Seal has picturesque history

3/2/2003
BY JACK BAESSLER
BLADE STAFF WRITER
  • Seal-has-picturesque-history-2

  • Ohio's Great Seal continues to be a work in progress, regularly redone with and without the OK of the General Assembly.

    In early years, the changes to the seal's rural landscape often were unsanctioned and usually had to do with adding or removing things like a canal boat, river, or snowcapped mountain.

    The Great Seal went through many changes between 1803, above, and 1967, below.
    The Great Seal went through many changes between 1803, above, and 1967, below.

    The first emblem, of unknown authorship, was adopted in 1803 and was very crude, with eyes on the face of a rising sun, a former Ohio Historical Society official said.

    Some seals carried 1802 as the date of Ohio statehood rather than 1803, reflecting the prevailing opinion in the state's infancy that it became a state with the signing of the state constitution on Nov. 29, 1802, rather than a few months later, in 1803, when the state legislature first met.

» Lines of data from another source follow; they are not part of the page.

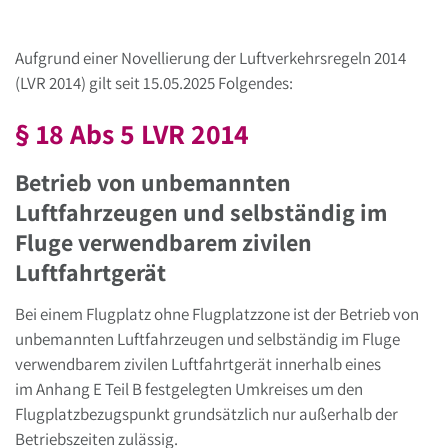
Aufgrund einer Novellierung der Luftverkehrsregeln 2014
(LVR 2014) gilt seit 15.05.2025 Folgendes:
§ 18 Abs 5 LVR 2014
Betrieb von unbemannten
Luftfahrzeugen und selbständig im
Fluge verwendbarem zivilen
Luftfahrtgerät
Bei einem Flugplatz ohne Flugplatzzone ist der Betrieb von
unbemannten Luftfahrzeugen und selbständig im Fluge
verwendbarem zivilen Luftfahrtgerät innerhalb eines
im Anhang E Teil B festgelegten Umkreises um den
Flugplatzbezugspunkt grundsätzlich nur außerhalb der
Betriebszeiten zulässig.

    Rush R. Sloane, a Sandusky lawyer and a member of Ohio's State Centennial Commission, writing in 1903 on the seal's numerous transformations, found it an outrage that the state had no law covering the seal for more than 60 years beginning in 1805.

    “What a singular oversight in legislation!” he wrote. “Is it not remarkable that in this long period of years some of the state officials, the codifiers of the statutes, or the members of the constitutional convention of 1851, among whom were many of the ablest lawmakers of the state, should not have discovered it?”

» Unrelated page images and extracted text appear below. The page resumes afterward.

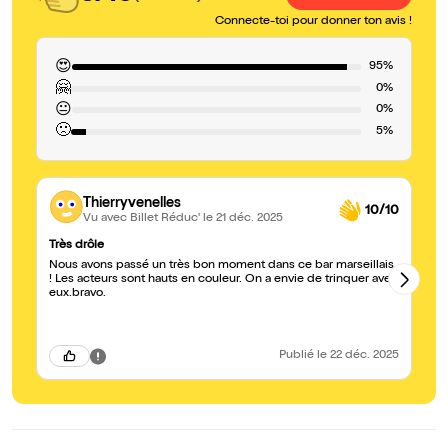
Connecte-toi pour donner ton avis !
😍
95%
🤗
0%
😐
0%
🙁
5%
Thierryvenelles
10/10
Vu avec Billet Réduc'
le 21 déc. 2025
Très drôle
A 
Nous avons passé un très bon moment dans ce bar marseillais
Nous a
! Les acteurs sont hauts en couleur. On a envie de trinquer avec
eux.bravo.
Publié
le 22 déc. 2025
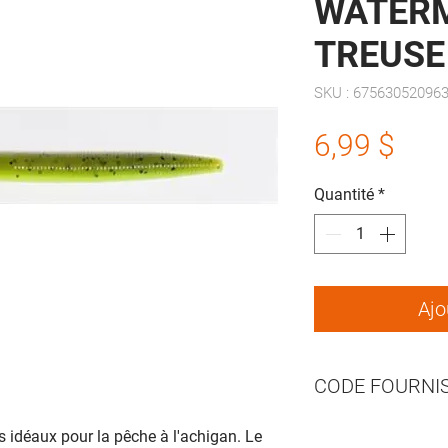
WATER
TREUSE
SKU : 67563052096
Prix
6,99 $
Quantité
*
Ajo
CODE FOURNIS
s idéaux pour la pêche à l'achigan. Le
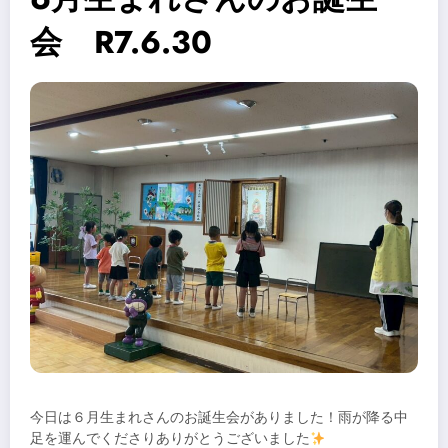
会 R7.6.30
今日は６月生まれさんのお誕生会がありました！雨が降る中
足を運んでくださりありがとうございました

    To him, the use of a great seal was a centuries-old tradition essential to assuring the authenticity of important documents.

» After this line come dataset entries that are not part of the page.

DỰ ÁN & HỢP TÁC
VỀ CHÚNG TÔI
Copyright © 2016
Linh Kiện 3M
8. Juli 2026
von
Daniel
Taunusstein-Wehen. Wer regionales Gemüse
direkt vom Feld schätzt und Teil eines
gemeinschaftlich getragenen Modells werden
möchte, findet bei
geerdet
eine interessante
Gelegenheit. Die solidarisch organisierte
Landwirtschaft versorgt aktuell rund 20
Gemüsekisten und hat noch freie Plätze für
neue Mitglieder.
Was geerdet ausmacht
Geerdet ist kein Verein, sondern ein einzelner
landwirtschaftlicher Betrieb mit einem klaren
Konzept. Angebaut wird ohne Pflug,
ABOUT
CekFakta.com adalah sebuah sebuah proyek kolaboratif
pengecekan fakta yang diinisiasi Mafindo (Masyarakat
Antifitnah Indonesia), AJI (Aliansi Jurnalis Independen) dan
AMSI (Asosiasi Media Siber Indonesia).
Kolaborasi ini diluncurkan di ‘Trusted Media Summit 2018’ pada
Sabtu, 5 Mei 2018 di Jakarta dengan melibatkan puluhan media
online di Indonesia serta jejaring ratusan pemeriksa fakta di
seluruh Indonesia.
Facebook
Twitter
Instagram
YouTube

    In its earliest years, Ohio's Great Seal took form in sealing wax melted onto paper, said Tom Rieder, reference archivist for the Ohio Historical Society. Later, small hand presses embossed the seal on paper.

    It can be used only by the governor's office and is surrounded with the words “The Great Seal of the State of Ohio.” Other state and local officials use seals without that wording.

    The original Ohio Constitution provided for the creation of a state seal, but left its contents to be set by the General Assembly.

    In 1868, a law required a sheaf of wheat in the foreground and a bundling of 17 arrows because Ohio was the 17th state in the Union.

    Despite the law, various versions abounded, leading legislators in 1967 to standardize its design.